I was a presenter at the Transportation Future Meeting at the Northeast Library on Wednesday, November 29. I thought the meeting was well-organized and inspiring, and some other attendees I spoke with felt the same.

In the question and answer period after the presentations, a person in the audience suggested that I move to Europe if I hold the views that I hold. I was very nervous when I gave my presentation and felt that I stated many things poorly or awkwardly, so I would like to restate some of the major points of my presentation to see if I do indeed deserve the sentence of exile.

I started with a picture of my driveway, which is now a garden. My partner and I grow food in what was our driveway because neither of us drive and we own no car. I have never had a driver’s license. This is because I decided when I was a teenager that I would never drive. My initial reason for not driving was because of what I considered the poor engineering at the heart of the automobile, but my reasons for not driving have been strengthened repeatedly since then.

I showed something called the green transportation hierarchy, which is a triangle, just like the food groups triangle, that can be used for neighborhood planning, and also for personal life planning. The hierarchy suggests that the more environmentally friendly forms of transportation, like walking and bicycling, be given greater priority than the less environmentally friendly forms of transportation, specifically single occupant motor vehicle use. I compared this transportation triangle to the food group triangle, and said that I think about walking and biking like my fruits and vegetables, and car rides as my sweets.
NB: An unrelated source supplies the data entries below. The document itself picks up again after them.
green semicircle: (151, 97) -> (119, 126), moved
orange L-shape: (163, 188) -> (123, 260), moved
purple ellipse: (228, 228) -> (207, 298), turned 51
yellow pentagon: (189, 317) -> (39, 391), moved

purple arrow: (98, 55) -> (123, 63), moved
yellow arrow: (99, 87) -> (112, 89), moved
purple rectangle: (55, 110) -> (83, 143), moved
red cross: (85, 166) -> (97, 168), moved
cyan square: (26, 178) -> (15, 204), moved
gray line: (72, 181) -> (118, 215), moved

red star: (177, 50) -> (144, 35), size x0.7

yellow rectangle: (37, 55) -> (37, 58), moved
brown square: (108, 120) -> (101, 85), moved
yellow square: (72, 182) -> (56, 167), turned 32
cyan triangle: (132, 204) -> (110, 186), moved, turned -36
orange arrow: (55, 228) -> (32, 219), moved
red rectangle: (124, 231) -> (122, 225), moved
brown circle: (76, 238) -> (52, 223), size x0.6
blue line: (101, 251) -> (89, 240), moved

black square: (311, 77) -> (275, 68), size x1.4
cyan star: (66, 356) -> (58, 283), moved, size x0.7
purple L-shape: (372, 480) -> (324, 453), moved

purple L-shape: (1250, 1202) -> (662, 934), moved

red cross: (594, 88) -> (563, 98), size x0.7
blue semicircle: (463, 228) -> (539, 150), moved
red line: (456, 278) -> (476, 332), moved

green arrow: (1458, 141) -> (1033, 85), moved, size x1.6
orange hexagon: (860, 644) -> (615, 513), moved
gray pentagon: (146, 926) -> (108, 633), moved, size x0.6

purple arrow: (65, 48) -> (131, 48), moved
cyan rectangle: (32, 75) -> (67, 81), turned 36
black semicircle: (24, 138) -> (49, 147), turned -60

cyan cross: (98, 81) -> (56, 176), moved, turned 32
And car driving is not very environmentally friendly. A single car will put more than 20 tons of greenhouse gas into the atmosphere every year. This is the gas whose growth in the atmosphere is melting the ice of the poles and of Greenland, and altering world weather patterns.

I talked about how historically, streets were the center of community. But we have given our streets over to cars so that they dominate them. I suggested that cars were violent bullies, because they dominate the streets that once accommodated multiple uses. I meant that they were bullies in the way that someone who takes over the jungle gym and won’t let anybody else on it is a bully. As someone who was knocked to the ground by the car when I was a kid, I can tell you from experience that there is a certain violence about them. Cars weigh a ton or more, which is much more than pedestrians or bicyclists weigh. This weight is a useful tool for cars when they are displaying their bullying behavior on streets.

I suggested that we might want to look at ways in which streets could be shared by multiple uses, such as walking, biking, art, community-building centers, commerce, and motor vehicles. I showed a number of examples, both in Europe and the U.S., where this was already happening.

The person who told me that I should move to Europe said that she was on the citizen patrol. I think that what the citizen patrol is doing is great, but it is necessary because so many people do not walk, do not see walking and biking as the fruits and vegetables of their transportation diet. Crime levels tend to be lower in cities with higher levels of walking for transportation.

I hoped my presentation would get people thinking about ways that streets can be shared, and that this will make our streets into places where we will want to be, where we will want to walk, rather than the transportation infrastructure that they become when we let traffic engineers define them as street types, like collectors and arterials. These street types seem to exclude all other uses of the streets, and words are powerful things that affect how we see the world. If we think about streets as places where we want to be, rather than as transportation infrastructure that we want to pass through, I think we will have stronger communities.

So if these views are sufficient to sentence me to European exile, I suppose I accept my sentence. But I love Minneapolis, and just hope that someday it is a place in which it is easier to live the lifestyle I have chosen to live, a lifestyle in which I don’t drive.